We tested for associations between GAF/PANSS domains and FA, MD, RD and AD across both patient groups (SZ and BD grouped together) in the whole brain and within specific regions, covarying for age, age2 and sex. False discovery rate (FDR)98 and Bonferroni was used to correct for multiple testing.

Differences between and within subgroups (see SI for more information), group by age and group by age2 interactions on the mean skeleton DTI metrics were tested. In order to account for heterogeneity in the diagnostic groups we ran subgroup analyses on the mean skeleton metrics on the largest subgroups (strict SZ, PNOS, BDI and BDII). Additionally, in a control analysis to confirm that possible differences in age distribution did not influence the main results we excluded participants over 55 years of age and ran mean skeleton analyses across groups.
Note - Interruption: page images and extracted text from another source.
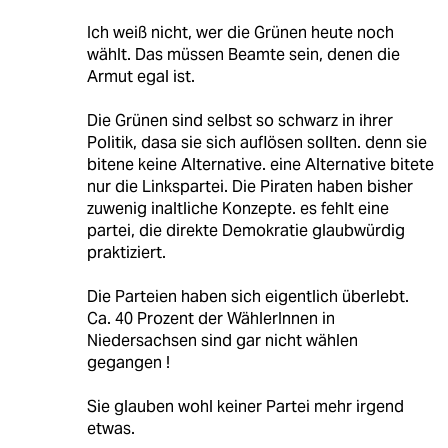
Ich weiß nicht, wer die Grünen heute noch
wählt. Das müssen Beamte sein, denen die
Armut egal ist.
Die Grünen sind selbst so schwarz in ihrer
Politik, dasa sie sich auflösen sollten. denn sie
bitene keine Alternative. eine Alternative bitete
nur die Linkspartei. Die Piraten haben bisher
zuwenig inaltliche Konzepte. es fehlt eine
partei, die direkte Demokratie glaubwürdig
praktiziert.
Die Parteien haben sich eigentlich überlebt.
Ca. 40 Prozent der WählerInnen in
Niedersachsen sind gar nicht wählen
gegangen !
Sie glauben wohl keiner Partei mehr irgend
etwas.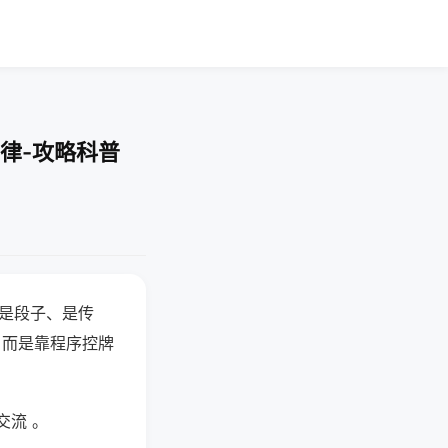
律-攻略科普
半是段子、是传
，而是靠程序控牌
交流 。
We performed a sliding window technique to obtain effect sizes for each of the pairwise group comparison within different age-strata. Utilizing the zoo R package99, we slid a window of 150 participants in steps of 5 participants along the sorted age span. At each step, we computed a linear model investigating effects of diagnosis, accounting for sex. We plotted the resulting t-values and effect sizes (Cohen’s d) representing pairwise group differences against the mean age of each sliding group and fit a LOESS function using ggplot2 in R100. In order to test if group differences varied between females and males we reran the analysis when including a sex-by-diagnosis interaction term for the mean skeleton and ROI analyses.

To facilitate future meta-analyses, we calculated raw mean DTI values across the skeleton and within various anatomical regions of interest (ROIs) based on the intersection between the TBSS skeleton and probabilistic atlases101,102. R was used for further analysis, including linear models with each of the ROI DTI value as dependent variable, diagnostic group and sex as fixed factors, and age and age2 as covariates.